RCH News: New clinical pathway for trans and gender diverse children
From the Gender Clinic at the Royal Children’s Hospital, Melbourne regards changes to their clinical pathways:
The RCH Gender Service has been able to expand its clinical services following the generous grant provided by the Victorian State Government in 2015. We have recruited and trained our new paediatricians, child psychiatrists and psychologists and the clinics are now running at full capacity.
Earlier this year, we sought feedback from parents and young people about our service and how we could improve it. We are greatly appreciative of the families who contributed to this and the results from these surveys will be published in time. In the meantime, we have modified our intake and assessment procedures to respond to some of the feedback. We are hoping that the new changes will significantly reduce the waiting list for new referrals and provide more support for parents and families whilst waiting to see the medical staff.
For the referrals that come in through the new system the main changes are:
- Children and adolescents over 8 years of age and their parents/carers will have an appointment within 3 months of referral to see both our Clinical Nurse Consultant and one of our psychologists. This 90 minute appointment is designed to assess the needs of the young person and their parents/carers and to link them in with all the available supports both at RCH and in the community (Safe Schools Coalition, Minus18, Ygender, TGV, GASP, Gateway Health, GHFP, PGDC and Transcend, headspace Frankston etc)
- Assessments for those living in regional and rural areas can be done via RCH Telehealth.
- Following this initial appointment, parents will be offered a place in a group parent support session facilitated by the psychologist and other members of our team.
- Families already on the waiting list will be offered a place in these parent support sessions first.
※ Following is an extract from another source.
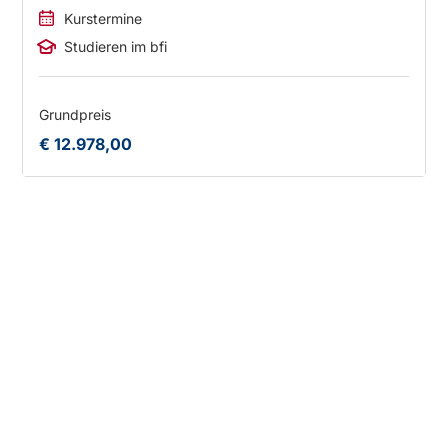
Kurstermine
Studieren im bfi
Grundpreis
€ 12.978,00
- The young person and their parents/carers will then go on to having a multidisciplinary medical and mental health assessment with the psychiatrist as is currently done here at RCH.
Young people and their parents will be asked to fill out some clinical questionnaires when they are coming to see the clinical nurse consultant and the psychologist and then later when they see the doctors. This is to provide us with information which will help us to see if we are making a positive difference with our support and treatment. We also hope to use the data for research if the young person and parents provide their consent for us to do so. This is how we hope to improve our treatment practices over time and improve medical and mental health outcomes.